Google Will Use ‘FLoC’ for Ad Targeting Once 3rd-Party Cookies Are Dead

Technology

Signaling a major shift to its ads-driven business model, Google on Wednesday unequivocally stated it would not build alternate identifiers or tools to track users across multiple websites once it begins phasing out third-party tracking cookies from its Chrome browser by early 2022.

“Instead, our web products will be powered by privacy-preserving APIs which prevent individual tracking while still delivering results for advertisers and publishers,” said David Temkin, Google’s director of product management for ads privacy and trust.

“Advances in aggregation, anonymization, on-device processing and other privacy-preserving technologies offer a clear path to replacing individual identifiers.”

The changes, which could potentially reshape the advertising landscape, are expected only to cover websites visited via Chrome and do not extend to mobile apps.

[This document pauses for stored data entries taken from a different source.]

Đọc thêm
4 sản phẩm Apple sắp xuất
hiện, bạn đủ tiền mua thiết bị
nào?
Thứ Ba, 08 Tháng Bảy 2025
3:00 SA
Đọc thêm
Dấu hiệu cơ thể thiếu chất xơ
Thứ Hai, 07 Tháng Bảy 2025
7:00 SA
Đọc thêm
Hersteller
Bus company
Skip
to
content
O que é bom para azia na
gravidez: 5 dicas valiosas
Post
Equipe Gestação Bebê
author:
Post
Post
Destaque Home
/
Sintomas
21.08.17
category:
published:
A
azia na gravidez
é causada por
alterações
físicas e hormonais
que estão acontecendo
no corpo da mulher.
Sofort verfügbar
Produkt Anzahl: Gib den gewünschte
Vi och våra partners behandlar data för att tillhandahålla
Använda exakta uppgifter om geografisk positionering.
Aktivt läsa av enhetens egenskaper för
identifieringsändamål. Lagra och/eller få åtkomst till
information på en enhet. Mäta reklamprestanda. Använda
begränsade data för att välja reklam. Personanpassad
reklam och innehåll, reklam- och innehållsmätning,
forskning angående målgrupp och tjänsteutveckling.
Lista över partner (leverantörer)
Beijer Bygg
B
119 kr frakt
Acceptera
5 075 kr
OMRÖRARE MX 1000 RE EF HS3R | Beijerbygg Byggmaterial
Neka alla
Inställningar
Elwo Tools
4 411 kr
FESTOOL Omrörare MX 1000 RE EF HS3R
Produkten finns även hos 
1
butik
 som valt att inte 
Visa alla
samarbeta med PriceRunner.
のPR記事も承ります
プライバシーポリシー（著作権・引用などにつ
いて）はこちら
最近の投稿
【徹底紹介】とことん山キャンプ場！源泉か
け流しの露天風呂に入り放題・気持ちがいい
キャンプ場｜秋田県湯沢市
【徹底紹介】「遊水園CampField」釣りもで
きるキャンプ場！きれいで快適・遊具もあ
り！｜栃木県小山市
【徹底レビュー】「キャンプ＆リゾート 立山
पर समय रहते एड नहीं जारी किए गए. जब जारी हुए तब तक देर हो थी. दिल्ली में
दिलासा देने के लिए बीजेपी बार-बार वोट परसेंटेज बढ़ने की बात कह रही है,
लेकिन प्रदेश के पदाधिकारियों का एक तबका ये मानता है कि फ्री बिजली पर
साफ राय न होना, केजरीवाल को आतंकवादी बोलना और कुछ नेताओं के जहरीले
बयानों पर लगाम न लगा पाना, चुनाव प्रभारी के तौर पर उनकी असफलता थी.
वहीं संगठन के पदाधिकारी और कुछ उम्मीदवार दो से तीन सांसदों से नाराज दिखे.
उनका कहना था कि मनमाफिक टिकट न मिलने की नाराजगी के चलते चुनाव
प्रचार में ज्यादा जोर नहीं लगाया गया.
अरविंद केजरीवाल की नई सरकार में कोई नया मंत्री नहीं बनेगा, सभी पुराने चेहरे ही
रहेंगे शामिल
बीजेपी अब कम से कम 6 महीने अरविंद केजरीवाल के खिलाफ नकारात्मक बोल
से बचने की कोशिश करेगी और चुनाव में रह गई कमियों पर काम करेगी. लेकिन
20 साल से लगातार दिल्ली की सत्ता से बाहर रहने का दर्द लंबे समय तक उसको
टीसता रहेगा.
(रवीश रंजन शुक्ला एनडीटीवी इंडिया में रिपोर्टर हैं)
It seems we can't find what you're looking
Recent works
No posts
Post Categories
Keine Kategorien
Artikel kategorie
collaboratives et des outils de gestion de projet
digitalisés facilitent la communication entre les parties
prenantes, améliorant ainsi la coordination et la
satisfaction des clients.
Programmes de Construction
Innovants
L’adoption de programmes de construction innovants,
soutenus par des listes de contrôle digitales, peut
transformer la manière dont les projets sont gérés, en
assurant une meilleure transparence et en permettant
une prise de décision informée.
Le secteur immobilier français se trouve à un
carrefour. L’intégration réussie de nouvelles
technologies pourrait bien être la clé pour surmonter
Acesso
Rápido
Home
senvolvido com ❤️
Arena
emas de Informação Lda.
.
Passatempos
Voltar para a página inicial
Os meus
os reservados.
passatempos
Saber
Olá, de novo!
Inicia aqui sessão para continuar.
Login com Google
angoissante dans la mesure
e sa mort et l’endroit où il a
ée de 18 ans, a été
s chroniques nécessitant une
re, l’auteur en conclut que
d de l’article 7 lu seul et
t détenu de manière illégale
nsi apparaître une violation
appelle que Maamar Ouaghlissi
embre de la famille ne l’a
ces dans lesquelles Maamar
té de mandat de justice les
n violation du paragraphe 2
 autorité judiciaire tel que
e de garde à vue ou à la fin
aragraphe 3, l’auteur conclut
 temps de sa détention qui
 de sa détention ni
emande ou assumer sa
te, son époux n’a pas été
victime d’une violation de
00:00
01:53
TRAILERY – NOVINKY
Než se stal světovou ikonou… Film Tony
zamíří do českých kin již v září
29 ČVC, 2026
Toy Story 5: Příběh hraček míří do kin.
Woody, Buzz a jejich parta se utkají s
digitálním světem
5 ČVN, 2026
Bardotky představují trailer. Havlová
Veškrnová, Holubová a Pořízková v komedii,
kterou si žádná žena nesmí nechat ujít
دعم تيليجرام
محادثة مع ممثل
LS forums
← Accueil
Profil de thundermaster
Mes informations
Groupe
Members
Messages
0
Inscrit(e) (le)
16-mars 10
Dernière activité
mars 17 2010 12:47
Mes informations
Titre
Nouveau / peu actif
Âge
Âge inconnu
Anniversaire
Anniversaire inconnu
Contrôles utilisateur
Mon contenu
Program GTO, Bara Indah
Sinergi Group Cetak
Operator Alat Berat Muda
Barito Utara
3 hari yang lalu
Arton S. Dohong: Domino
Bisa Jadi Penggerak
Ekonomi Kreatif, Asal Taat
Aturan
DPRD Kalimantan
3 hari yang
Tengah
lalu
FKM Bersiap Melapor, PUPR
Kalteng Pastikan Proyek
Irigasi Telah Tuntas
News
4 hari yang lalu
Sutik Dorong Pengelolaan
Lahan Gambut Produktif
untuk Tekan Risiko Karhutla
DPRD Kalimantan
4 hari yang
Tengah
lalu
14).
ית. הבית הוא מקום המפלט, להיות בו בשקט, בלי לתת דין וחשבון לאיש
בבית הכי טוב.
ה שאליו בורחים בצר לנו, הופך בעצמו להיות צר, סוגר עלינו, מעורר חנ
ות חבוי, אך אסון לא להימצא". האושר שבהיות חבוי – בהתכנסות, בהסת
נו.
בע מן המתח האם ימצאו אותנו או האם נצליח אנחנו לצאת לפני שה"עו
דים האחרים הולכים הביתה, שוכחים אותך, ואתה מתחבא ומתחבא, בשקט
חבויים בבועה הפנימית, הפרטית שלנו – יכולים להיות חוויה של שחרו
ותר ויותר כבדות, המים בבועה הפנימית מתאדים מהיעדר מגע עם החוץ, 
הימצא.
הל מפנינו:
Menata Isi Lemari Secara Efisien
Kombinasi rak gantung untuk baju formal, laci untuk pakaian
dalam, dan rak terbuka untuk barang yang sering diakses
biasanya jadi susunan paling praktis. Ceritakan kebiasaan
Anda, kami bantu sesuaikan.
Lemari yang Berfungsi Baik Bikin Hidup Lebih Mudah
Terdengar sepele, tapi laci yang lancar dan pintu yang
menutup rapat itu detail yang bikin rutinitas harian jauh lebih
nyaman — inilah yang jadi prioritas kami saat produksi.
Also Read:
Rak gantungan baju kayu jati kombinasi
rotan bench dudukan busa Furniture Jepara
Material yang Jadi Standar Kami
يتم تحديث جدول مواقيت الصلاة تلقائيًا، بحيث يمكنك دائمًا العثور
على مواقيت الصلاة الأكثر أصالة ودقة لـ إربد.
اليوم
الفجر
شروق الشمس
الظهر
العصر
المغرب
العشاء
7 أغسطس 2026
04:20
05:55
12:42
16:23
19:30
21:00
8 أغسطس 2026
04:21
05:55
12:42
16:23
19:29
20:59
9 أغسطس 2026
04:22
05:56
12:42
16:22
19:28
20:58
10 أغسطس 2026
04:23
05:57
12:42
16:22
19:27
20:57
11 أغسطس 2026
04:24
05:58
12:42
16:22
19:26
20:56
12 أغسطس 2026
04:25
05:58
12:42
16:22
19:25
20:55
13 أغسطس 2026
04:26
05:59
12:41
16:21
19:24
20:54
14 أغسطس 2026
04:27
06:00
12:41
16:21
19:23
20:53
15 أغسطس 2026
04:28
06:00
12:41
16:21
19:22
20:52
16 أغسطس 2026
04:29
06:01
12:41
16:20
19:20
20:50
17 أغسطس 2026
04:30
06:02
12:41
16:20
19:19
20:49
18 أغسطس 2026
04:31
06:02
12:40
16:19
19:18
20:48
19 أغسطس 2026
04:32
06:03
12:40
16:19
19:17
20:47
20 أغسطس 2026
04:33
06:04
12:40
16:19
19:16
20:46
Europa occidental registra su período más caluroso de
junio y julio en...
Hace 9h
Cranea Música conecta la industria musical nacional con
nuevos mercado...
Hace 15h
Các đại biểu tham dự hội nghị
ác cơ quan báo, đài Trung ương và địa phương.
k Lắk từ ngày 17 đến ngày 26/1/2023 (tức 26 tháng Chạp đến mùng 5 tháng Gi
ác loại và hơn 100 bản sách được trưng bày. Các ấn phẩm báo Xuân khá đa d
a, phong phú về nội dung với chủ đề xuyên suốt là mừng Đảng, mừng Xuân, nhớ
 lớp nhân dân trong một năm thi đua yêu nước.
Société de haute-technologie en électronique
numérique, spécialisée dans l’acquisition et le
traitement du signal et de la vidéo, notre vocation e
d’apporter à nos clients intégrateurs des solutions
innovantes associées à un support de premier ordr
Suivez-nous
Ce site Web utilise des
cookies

At the same time, Google acknowledged that other companies might find alternative ways to track individual users. “We realize this means other providers may offer a level of user identity for ad tracking across the web that we will not,” Temkin said. “We don’t believe these solutions will meet rising consumer expectations for privacy, nor will they stand up to rapidly evolving regulatory restrictions.”

Over the years, third-party cookies have become the mainstay driving digital ad business, but mounting concerns about data privacy infringement have led major browser vendors such as Apple, Mozilla, Brave, and Microsoft to introduce countermeasures to pull the plug on invasive tracking technology, in turn forcing Google to respond with similar privacy-first solutions or risk losing customer trust.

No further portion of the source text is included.